I attempted to visit the SW corner of Bolivia twice last summer but was forced to turn back with bike trouble both times. I'll be back for another attempt in the spring of 2011.
Anyway, my second attempt was from Uyuni and I rode SW as far as the unusual 'Valle de Rocas' which is SW of Culpina K. It should only take you a few hours to ride there from Uyuni but it will give you an idea of the road ahead. If you're happy with the amount of sand you encounter then continue, if not turn around. If you have camping kit with you I highly recommend a night at Valle de Rocas. As you head south you will see a track that forks to the right and leads towards the Mars like landscape.

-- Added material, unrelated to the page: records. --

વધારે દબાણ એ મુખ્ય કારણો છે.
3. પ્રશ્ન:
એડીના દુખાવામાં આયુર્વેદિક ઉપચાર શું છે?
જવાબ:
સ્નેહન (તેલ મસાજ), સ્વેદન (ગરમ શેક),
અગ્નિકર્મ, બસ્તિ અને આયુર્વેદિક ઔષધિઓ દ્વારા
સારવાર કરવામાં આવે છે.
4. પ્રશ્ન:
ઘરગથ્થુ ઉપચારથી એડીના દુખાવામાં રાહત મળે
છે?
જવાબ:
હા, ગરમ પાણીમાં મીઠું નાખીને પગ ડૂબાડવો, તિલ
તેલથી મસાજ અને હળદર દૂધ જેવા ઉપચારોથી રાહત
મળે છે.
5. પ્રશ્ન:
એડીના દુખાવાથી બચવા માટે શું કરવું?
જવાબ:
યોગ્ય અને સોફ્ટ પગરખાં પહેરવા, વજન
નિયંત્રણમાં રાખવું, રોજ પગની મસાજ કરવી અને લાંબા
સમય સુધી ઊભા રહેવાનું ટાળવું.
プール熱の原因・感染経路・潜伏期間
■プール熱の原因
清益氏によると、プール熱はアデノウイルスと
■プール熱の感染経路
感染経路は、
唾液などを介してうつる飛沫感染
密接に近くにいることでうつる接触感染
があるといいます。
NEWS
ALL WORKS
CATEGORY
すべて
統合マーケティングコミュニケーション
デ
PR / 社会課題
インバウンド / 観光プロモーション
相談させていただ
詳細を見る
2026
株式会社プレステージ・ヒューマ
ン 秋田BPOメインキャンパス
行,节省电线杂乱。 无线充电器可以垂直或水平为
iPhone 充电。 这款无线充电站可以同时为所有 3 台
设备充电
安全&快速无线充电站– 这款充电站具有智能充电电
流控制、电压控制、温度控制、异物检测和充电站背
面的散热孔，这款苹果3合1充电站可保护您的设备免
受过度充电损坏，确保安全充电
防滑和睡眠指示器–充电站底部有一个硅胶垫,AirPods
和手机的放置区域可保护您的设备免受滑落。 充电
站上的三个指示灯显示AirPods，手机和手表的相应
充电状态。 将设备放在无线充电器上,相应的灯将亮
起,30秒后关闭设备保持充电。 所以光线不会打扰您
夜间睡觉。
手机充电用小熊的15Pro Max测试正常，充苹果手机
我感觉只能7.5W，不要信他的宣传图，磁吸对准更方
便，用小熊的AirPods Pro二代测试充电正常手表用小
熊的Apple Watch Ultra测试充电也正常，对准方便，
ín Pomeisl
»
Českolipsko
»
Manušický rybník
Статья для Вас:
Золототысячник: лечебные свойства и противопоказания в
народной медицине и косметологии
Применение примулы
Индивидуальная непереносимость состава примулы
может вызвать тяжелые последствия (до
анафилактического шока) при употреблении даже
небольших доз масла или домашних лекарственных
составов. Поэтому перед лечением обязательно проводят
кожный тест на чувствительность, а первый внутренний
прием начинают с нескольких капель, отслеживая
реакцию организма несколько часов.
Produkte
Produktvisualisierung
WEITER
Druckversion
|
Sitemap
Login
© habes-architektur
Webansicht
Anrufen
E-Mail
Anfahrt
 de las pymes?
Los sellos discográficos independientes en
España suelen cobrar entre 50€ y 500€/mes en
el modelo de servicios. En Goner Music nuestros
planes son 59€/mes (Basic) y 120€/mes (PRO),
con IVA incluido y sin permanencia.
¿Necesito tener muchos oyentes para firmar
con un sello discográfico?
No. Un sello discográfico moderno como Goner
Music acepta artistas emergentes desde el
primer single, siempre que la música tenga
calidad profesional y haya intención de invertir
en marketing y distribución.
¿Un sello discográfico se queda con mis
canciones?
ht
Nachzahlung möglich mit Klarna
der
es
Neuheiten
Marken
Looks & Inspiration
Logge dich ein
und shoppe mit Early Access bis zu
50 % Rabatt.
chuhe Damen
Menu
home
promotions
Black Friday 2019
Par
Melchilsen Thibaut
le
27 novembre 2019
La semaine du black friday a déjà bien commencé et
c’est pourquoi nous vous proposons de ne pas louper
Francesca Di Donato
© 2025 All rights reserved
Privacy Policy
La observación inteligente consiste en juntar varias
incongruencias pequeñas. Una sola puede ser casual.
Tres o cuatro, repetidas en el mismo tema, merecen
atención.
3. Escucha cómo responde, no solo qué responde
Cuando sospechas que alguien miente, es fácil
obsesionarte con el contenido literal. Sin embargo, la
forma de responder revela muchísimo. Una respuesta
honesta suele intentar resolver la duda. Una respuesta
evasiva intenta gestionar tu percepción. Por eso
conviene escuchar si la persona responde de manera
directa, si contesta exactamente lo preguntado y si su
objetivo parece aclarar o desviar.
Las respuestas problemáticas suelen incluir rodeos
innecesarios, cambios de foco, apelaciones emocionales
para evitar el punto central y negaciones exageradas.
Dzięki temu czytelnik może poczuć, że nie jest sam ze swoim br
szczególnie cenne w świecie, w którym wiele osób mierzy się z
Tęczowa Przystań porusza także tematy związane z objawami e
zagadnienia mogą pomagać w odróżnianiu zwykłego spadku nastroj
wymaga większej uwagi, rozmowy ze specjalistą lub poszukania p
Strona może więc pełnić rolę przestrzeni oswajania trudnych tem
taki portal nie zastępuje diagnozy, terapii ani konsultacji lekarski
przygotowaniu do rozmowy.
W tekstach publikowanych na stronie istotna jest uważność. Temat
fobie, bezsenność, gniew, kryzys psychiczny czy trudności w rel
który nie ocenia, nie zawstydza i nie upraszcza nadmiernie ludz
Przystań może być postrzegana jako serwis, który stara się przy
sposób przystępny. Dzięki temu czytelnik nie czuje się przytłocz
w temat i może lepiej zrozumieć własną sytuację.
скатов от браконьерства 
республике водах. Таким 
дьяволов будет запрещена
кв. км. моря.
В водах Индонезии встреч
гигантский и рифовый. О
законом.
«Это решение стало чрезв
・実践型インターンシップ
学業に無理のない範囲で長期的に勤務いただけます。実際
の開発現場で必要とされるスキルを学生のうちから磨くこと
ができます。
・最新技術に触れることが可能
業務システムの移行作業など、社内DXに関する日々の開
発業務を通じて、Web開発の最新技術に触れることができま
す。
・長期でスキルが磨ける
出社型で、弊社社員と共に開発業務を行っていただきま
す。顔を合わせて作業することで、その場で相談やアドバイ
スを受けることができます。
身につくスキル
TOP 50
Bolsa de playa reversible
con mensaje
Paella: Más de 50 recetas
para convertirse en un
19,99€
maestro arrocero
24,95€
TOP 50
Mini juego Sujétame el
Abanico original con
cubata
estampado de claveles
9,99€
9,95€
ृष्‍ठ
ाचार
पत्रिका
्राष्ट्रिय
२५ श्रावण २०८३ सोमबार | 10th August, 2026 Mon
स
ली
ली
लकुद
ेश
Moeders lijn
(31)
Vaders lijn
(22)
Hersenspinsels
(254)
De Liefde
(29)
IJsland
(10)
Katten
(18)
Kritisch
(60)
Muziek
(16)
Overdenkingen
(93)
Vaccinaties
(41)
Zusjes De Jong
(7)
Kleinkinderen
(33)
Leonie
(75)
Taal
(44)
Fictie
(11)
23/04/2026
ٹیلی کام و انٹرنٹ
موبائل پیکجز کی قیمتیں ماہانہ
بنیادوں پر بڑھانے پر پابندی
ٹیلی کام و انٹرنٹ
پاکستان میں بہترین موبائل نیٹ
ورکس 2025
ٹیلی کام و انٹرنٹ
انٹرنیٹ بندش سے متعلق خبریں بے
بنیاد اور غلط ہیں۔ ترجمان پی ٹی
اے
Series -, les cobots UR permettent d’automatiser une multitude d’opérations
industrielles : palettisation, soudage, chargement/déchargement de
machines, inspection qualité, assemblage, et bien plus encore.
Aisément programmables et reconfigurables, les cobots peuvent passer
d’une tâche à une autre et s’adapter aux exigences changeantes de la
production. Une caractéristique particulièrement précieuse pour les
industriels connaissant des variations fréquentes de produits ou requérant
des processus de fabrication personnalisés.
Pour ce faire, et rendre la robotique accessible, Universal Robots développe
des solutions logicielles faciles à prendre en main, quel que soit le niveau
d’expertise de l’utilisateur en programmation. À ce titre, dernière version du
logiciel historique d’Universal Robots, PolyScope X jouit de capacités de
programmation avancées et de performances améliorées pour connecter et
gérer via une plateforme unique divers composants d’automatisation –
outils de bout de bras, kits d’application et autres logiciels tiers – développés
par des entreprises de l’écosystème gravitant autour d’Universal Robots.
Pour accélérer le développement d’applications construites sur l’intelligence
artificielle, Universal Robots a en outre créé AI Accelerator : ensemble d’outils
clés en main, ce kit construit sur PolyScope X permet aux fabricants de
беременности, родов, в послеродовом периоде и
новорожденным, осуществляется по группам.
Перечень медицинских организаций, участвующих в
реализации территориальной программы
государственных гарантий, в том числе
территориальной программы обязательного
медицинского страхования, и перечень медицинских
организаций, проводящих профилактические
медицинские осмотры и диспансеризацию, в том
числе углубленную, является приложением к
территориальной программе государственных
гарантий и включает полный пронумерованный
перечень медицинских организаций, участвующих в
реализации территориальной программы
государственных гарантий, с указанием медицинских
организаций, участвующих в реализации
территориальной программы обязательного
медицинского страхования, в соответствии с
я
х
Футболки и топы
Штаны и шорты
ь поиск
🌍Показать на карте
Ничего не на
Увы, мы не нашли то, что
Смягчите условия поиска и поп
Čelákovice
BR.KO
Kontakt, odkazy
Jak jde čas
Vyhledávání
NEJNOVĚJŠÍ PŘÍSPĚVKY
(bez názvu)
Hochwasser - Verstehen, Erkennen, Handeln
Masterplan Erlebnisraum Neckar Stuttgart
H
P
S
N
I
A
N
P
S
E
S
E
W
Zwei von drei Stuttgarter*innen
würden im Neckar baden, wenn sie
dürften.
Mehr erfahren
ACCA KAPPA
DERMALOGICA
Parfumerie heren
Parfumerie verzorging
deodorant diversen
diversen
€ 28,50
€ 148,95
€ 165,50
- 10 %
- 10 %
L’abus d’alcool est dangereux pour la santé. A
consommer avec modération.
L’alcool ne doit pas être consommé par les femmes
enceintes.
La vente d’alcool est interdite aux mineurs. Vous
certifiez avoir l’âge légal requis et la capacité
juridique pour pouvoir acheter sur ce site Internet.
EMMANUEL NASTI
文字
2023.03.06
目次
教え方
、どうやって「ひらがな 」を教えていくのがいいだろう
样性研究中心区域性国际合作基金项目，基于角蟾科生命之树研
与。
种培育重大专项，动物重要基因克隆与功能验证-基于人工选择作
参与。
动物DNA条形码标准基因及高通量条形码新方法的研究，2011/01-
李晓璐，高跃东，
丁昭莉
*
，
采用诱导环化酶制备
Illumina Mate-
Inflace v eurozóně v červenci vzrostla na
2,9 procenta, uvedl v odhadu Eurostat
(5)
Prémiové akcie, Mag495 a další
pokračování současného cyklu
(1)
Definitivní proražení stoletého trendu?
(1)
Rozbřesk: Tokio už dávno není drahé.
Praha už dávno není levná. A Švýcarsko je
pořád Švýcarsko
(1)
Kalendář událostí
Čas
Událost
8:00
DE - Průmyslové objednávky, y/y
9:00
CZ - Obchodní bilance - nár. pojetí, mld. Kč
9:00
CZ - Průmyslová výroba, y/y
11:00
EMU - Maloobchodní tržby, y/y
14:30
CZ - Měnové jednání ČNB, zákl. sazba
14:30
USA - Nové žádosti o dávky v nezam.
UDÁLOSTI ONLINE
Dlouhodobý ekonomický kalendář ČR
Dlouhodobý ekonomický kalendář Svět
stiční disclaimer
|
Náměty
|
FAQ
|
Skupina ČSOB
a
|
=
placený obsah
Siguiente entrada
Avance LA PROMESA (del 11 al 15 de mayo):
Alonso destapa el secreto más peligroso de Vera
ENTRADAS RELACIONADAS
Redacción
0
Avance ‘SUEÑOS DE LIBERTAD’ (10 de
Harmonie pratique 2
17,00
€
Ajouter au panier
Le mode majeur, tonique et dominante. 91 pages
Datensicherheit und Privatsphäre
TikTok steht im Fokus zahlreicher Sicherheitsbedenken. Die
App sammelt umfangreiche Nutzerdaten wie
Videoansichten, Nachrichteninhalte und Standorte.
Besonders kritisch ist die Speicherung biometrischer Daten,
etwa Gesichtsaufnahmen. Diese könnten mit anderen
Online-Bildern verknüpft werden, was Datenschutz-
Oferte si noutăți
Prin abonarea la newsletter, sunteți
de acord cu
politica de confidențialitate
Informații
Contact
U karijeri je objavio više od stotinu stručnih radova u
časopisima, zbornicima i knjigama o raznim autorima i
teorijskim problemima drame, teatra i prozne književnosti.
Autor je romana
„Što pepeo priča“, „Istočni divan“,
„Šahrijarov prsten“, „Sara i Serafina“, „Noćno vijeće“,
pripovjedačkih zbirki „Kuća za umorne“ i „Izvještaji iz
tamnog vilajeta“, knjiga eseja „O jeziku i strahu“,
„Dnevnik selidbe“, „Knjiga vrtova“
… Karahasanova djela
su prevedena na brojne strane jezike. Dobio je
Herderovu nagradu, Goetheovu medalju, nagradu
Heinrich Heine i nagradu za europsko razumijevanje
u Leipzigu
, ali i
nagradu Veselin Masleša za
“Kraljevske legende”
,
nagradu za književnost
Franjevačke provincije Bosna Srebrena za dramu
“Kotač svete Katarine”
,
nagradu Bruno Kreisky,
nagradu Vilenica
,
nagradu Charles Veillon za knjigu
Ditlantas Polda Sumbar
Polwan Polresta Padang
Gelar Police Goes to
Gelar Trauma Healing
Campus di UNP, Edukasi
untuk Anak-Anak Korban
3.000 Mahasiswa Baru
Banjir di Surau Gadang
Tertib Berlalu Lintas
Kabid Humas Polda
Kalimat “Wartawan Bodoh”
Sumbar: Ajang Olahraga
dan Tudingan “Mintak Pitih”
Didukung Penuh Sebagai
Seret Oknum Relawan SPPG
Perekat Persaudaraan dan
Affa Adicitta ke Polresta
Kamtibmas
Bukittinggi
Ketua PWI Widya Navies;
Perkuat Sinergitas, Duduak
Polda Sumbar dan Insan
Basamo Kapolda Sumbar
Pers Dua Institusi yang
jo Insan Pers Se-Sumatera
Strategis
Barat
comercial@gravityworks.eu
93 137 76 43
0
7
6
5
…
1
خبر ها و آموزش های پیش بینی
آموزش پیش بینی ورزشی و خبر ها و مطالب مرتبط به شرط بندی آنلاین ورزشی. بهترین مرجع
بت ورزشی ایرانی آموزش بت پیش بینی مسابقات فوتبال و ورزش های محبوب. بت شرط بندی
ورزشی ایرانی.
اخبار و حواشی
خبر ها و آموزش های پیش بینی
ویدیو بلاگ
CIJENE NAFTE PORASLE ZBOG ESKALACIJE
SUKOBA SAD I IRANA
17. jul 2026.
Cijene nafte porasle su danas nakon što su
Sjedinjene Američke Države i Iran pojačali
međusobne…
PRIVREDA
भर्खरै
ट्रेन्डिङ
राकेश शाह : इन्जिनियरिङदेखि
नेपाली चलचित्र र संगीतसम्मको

You can top up with fuel in Can Cristobel before riding to Culpina K. If you're not sure which way to ride just wait for a 4x4 to pass by and ask. Alternatively, send me an email firstname.lastname@example.org
and I'll try to send you my GPS track.
My expectations of the road were that it deteriorate and become more sandy, however I was told that the worst section for sand is on the direct route Nth/Sth from the border to the Salar whereas you'll be approaching from the NW.
If you decide not to go this way, no problem. NW Argentina is stunning. The road from Uyuni south to the border is dirt all the way and intersects with the road from Potosi to the border (which is the way I entered Bolivia). It was great riding much of the way with the road often running in dried riverbeds. I can't remember how much of the best bits were Nth or Sth of the Uyuni junction though. The road is being improved further south so there are a lot of detours (at least there were last July).
If you follow Ruta 9 into Argentina then the 49km in/out ride to Iruja (all good dirt) is spectacular.
From Argentina to San Pedro de Atacama you have two options. The paved Paso de Jama or the dirt Paso Sico. I plumbed for Paso Sico and it was STUNNING. Took so many photos along the way I ended up camping at 4200m in -10C. The road passes close to the famous Polvorilla viaduct on the Tren de las Nuebes. You can get fuel in San Antonio de Los Cobres and there's a Hosteling International affiliated hostel at the far end of town towards the railway bridge and the road to Paso Sico.
From there though it's a long way to San Pedro with no fuel. It's dirt all the way but will be no problem on your WeeStrom even with road tyres.
Most of this is covered in Chapter 19 on my website - http://shortwayround.co.uk
Whichever route you take it won't be the wrong one - the whole region is stunning.